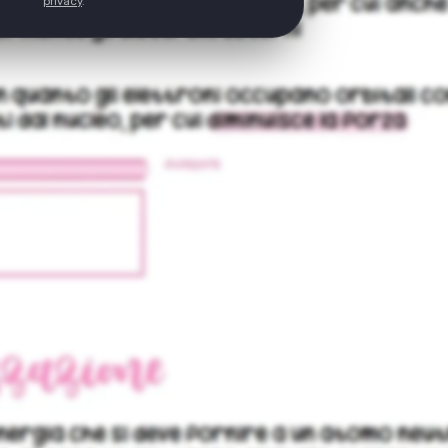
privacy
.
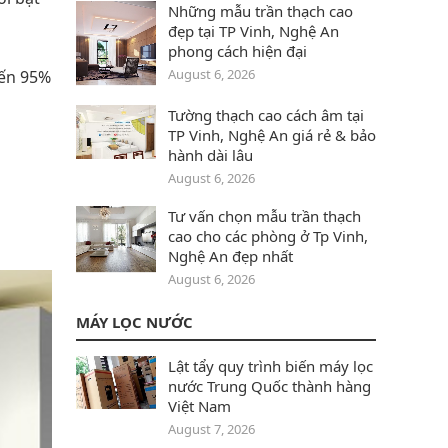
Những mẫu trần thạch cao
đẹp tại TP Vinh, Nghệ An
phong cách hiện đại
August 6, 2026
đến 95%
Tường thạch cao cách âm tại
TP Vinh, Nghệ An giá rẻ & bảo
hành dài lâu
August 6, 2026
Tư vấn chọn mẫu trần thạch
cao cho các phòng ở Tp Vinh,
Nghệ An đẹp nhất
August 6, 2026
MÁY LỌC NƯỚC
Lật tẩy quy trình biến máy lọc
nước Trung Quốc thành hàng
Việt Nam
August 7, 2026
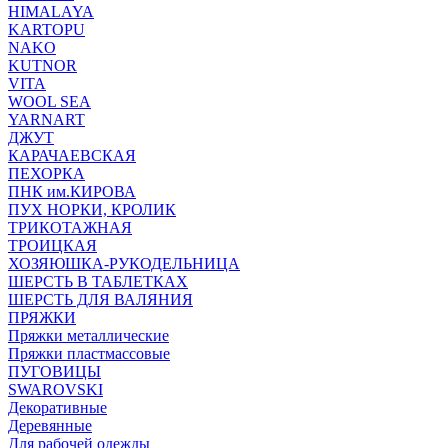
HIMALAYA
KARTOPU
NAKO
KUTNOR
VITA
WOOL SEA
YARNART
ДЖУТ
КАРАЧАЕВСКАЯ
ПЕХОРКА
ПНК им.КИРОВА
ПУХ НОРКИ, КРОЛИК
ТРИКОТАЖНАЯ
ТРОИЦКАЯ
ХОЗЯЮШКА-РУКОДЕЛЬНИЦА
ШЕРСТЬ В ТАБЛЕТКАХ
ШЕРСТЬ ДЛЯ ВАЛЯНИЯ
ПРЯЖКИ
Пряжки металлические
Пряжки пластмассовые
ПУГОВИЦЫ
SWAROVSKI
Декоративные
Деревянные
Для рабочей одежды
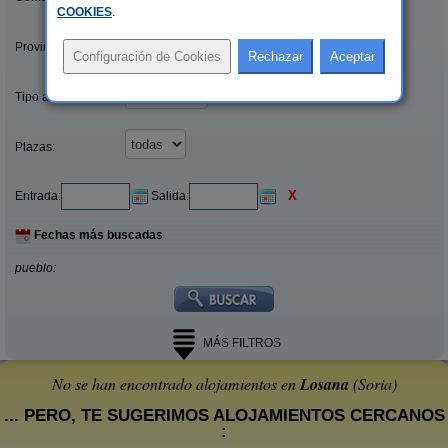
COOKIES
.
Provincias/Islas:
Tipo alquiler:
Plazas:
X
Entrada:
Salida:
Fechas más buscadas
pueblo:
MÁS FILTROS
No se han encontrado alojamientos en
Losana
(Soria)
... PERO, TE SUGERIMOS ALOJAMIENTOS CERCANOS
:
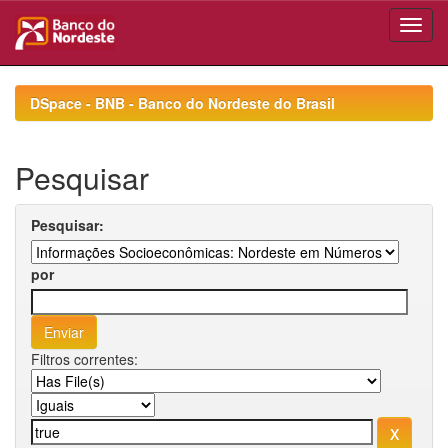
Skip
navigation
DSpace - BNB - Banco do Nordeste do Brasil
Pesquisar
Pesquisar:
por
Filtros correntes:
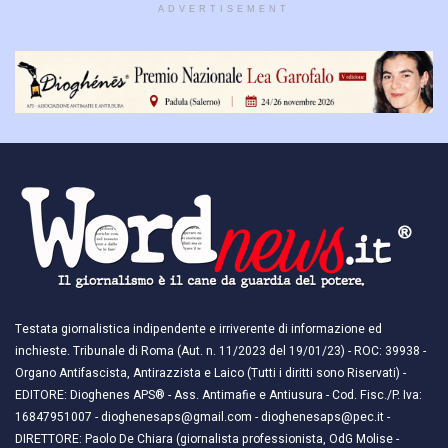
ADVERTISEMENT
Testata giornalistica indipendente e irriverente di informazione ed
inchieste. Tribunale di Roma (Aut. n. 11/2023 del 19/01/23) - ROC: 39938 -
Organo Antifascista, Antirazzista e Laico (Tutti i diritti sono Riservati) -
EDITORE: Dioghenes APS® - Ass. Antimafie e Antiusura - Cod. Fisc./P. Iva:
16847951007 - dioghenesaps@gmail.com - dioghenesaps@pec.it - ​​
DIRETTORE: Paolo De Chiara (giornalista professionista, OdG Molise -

-=-=-=-=-

YOUR TASK - Every line in the data that holds the string "cách" should be copied.

RESULT OF THE TASK -
phong cách hiện đại
Tường thạch cao cách âm tại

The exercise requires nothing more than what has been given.